Temporary sealing of porous media through bio-clogging

Abstract

Ensuring the safe abandonment of a hydrocarbon or geological carbon storage reservoirs requires plugging the wells by installing fluid barriers within the wellbore. A pressure rise due to reservoir fluid flow poses a significant challenge. To prevent the fluid flow, temporary sealing of the porous medium surrounding the wellbore is essential. A promising approach for clogging the porous medium is the bio-mineralization technique. This study employs a large-scale model to simulate the permeability reduction patterns through microbially induced caclite precipitation (MICP). The focus is to provide realistic predictions by verifying the simulation with the results of batch and core-scale experimental analysis. The simulation domains include different systems with heterogeneous porosity and permeability distributions. This study characterizes the different biofilm development patterns in porous medium depending on the fluid velocity (up to 200 cm/h in this study), bacterial concentration and ionic strength of the bacterial solution.

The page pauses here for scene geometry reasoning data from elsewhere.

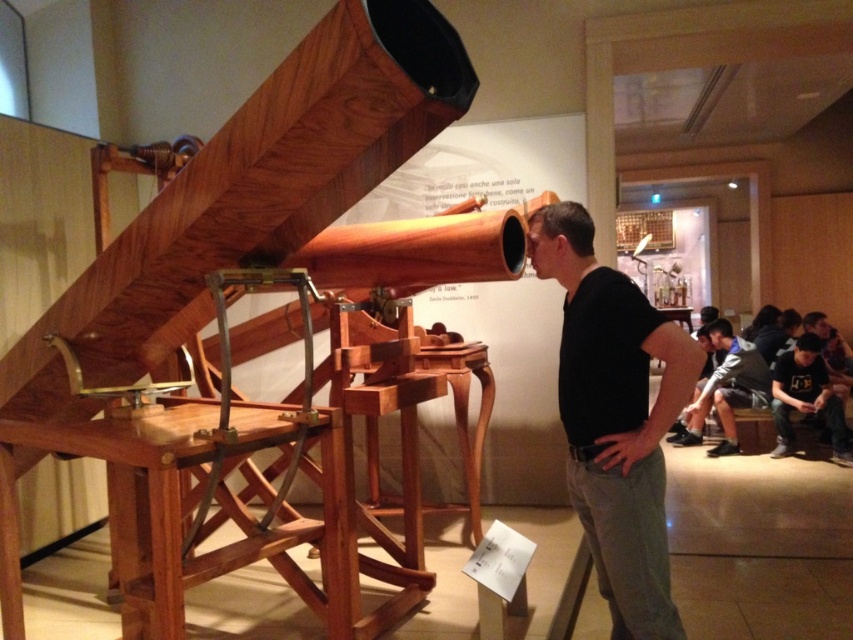 Is point (793, 376) behind point (846, 353)?

No.

Which of these two, dark gray shirt at lower right or dark gray fabric jacket at center, stands taller?

dark gray shirt at lower right

This screenshot has height=640, width=853. Describe the element at coordinates (805, 397) in the screenshot. I see `dark gray shirt at lower right` at that location.

Identify the location of dark gray shirt at lower right. (805, 397).

How much distance is there between gray fabric jacket at lower right and dark gray shirt at lower right?

gray fabric jacket at lower right and dark gray shirt at lower right are 14.97 inches apart from each other.

This screenshot has width=853, height=640. I want to click on gray fabric jacket at lower right, so click(x=727, y=388).

Is black matte shirt at center further to camera compared to dark gray fabric jacket at center?

That is False.

Where is `black matte shirt at center`? The width and height of the screenshot is (853, 640). black matte shirt at center is located at coordinates (614, 417).

At what (x,y) coordinates should I click in order to perform the action: click on black matte shirt at center. Please return your answer as a coordinate pair (x, y). Looking at the image, I should click on (614, 417). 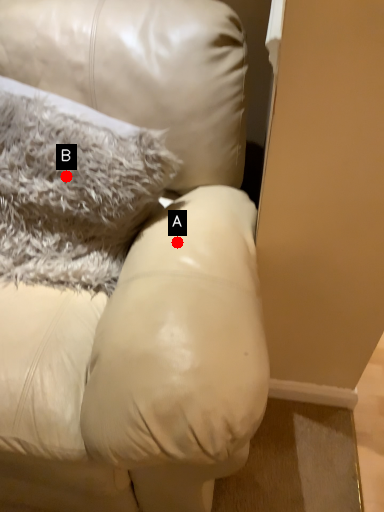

Additionally, the study analyses the uncertainties associated with bacterial growth and encapsulation. The simulation results show a significant variability in urea conversion factor during sequential treatment cycles, which ranged from 8 % to 83 % depending on the bacteria concentration, flow rate, and urea concentration. The results underscore the importance of estimating the critical pore diameter to more accurately predict clogging behavior in porous media with both high and low permeability values. This, in turn, enhances the reliability of treatment plan designs, which reduces the costs and material consumption.